Clearly, it would be incorrect to extrapolate the Southwestern illustration on U.S. production as a whole. The Marcellus shale in Susquehanna, Bradford and Lycoming Counties is, arguably, the most productive dry gas acreage among the U.S. resources plays. According to Baker Hughes, there are only 29 rigs currently operating in these three counties (the sum of high watermarks is 66 rigs), as the infrastructure is struggling to keep pace with the rampant production. 250 rigs cannot be accommodated within this relatively small area (let alone this would imply a 30+ Bcf/d of production coming from Northeast Pennsylvania, in three to four years, which is of course not feasible). Nonetheless, this data point remains very valid in illustrating the extraordinary productivity of dry gas "sweet spots" and, as a result, a substantially reduced call on gas-directed rigs.

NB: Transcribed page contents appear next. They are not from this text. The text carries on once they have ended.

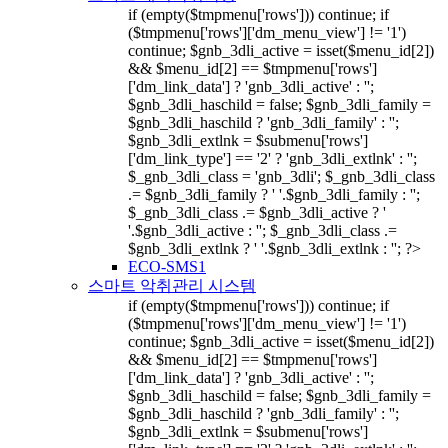
if (empty($tmpmenu['rows'])) continue; if
($tmpmenu['rows']['dm_menu_view'] != '1')
continue; $gnb_3dli_active = isset($menu_id[2])
&& $menu_id[2] == $tmpmenu['rows']
['dm_link_data'] ? 'gnb_3dli_active' : '';
$gnb_3dli_haschild = false; $gnb_3dli_family =
$gnb_3dli_haschild ? 'gnb_3dli_family' : '';
$gnb_3dli_extlnk = $submenu['rows']
['dm_link_type'] == '2' ? 'gnb_3dli_extlnk' : '';
$_gnb_3dli_class = 'gnb_3dli'; $_gnb_3dli_class
.= $gnb_3dli_family ? ' '.$gnb_3dli_family : '';
$_gnb_3dli_class .= $gnb_3dli_active ? '
'.$gnb_3dli_active : ''; $_gnb_3dli_class .=
$gnb_3dli_extlnk ? ' '.$gnb_3dli_extlnk : ''; ?>
ECO-SMS1
스마트 악취관리 시스템
if (empty($tmpmenu['rows'])) continue; if
($tmpmenu['rows']['dm_menu_view'] != '1')
continue; $gnb_3dli_active = isset($menu_id[2])
&& $menu_id[2] == $tmpmenu['rows']
['dm_link_data'] ? 'gnb_3dli_active' : '';
$gnb_3dli_haschild = false; $gnb_3dli_family =
$gnb_3dli_haschild ? 'gnb_3dli_family' : '';
$gnb_3dli_extlnk = $submenu['rows']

The very high EURs in the Northeast Pennsylvania Marcellus explain the exceptional rig productivity. Southwestern has assigned an average 7.5 Bcf EUR to its wells, which is substantially below the 11 Bcf EUR that Cabot Oil & Gas estimates, likely conservatively, for its Susquehanna County wells, but still quite extraordinary. In comparison, the significantly more expensive to drill wells in the sweet spots of the Haynesville Shale can have EURs as high as 8-10 Bcf. From a productivity perspective though, a rig in the Marcellus can drill two wells per month versus one well in the Haynesville, developing over 50% more reserves during the same period of time.

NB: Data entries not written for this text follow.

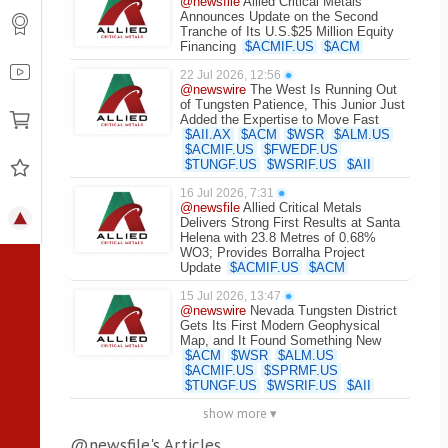
@newsfile
Allied Critical Metals
Announces Update on the Second
Tranche of Its U.S.$25 Million Equity
Financing
$
ACMIF.US
$
ACM
22 Jul 2026, 12:56
●
@newswire
The West Is Running Out
of Tungsten Patience, This Junior Just
Added the Expertise to Move Fast
$
AII.AX
$
ACM
$
WSR
$
ALM.US
$
ACMIF.US
$
FWEDF.US
$
TUNGF.US
$
WSRIF.US
$
AII
16 Jul 2026, 7:31
●
@newsfile
Allied Critical Metals
Delivers Strong First Results at Santa
Helena with 23.8 Metres of 0.68%
WO3; Provides Borralha Project
Update
$
ACMIF.US
$
ACM
15 Jul 2026, 13:47
●
@newswire
Nevada Tungsten District
Gets Its First Modern Geophysical
Map, and It Found Something New
$
ACM
$
WSR
$
ALM.US
$
ACMIF.US
$
SPRMF.US
$
TUNGF.US
$
WSRIF.US
$
AII
show more ▾
@newsfile's Articles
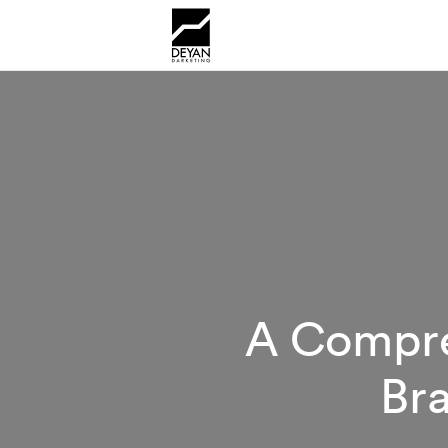
A Compre
Bra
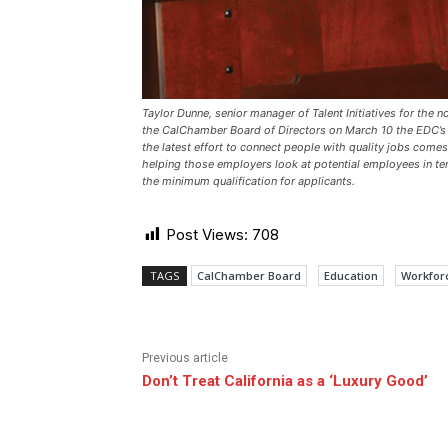
Taylor Dunne, senior manager of Talent Initiatives for th
the CalChamber Board of Directors on March 10 the EDC’s e
the latest effort to connect people with quality jobs come
helping those employers look at potential employees in term
the minimum qualification for applicants.
Post Views:
708
TAGS
CalChamber Board
Education
Workfor
Previous article
Don’t Treat California as a ‘Luxury Good’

While Northeast Pennsylvania remains unmatched in terms of dry gas productivity, sweet spots in other gas shales yield still very impressive results. I estimate that at least 130 rigs, or about 30% of the current total gas-directed rigs, are currently drilling in the high-productivity dry gas sweet spots across various U.S. resource plays. These include approximately 25-30 rigs in the Haynesville shale, 14 rigs in the Fayetteville shale, at least 40 rigs in the dry gas window of the Marcellus, and at least 50 additional rigs in Wyoming (Pinedale, Jonah), the dry gas window of the Eagle Ford, and in other dry gas producing areas.

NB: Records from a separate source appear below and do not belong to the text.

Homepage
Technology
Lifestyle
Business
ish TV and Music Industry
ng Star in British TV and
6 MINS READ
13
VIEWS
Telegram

In Part II and Part III, I analyze empirical production data and its correlation with the rig count in another shale play, and draw quantitative conclusions regarding the gas-directed rig count required to offset natural declines in the U.S. gas production.
This discussion of natural gas fundamentals bears relevance to natural gas producer and land drilling stocks.
My natural gas producer index includes:
- Chesapeake Energy (NYSE:CHK)
- EnCana Corporation (NYSE:ECA)
- Devon Energy (NYSE:DVN)
- Southwestern Energy
- Ultra Petroleum (UPL)
- EXCO Resources (NYSE:XCO)
- WPX Energy (NYSE:WPX)
- Cabot Oil & Gas (NYSE:COG)
- Range Resources (NYSE:RRC)
- QEP Resources (NYSE:QEP)
- Quicksilver Resources (NYSE:KWK)
- Forest Oil (NYSE:FST)
- Bill Barrett (NYSE:BBG)
My land drilling index includes:
- Helmerich & Payne (NYSE:HP)
- Nabors Industries (NYSE:NBR)
- Patterson-UTI Energy (NASDAQ:PTEN)
- Precision Drilling (NYSE:PDS)
- Unit Corporation (NYSE:UNT)
- Union Drilling (NASDAQ:UDRL)
Disclosure: I have no positions in any stocks mentioned, and no plans to initiate any positions within the next 72 hours. I wrote this article myself, and it expresses my own opinions. I am not receiving compensation for it (other than from Seeking Alpha). I have no business relationship with any company whose stock is mentioned in this article.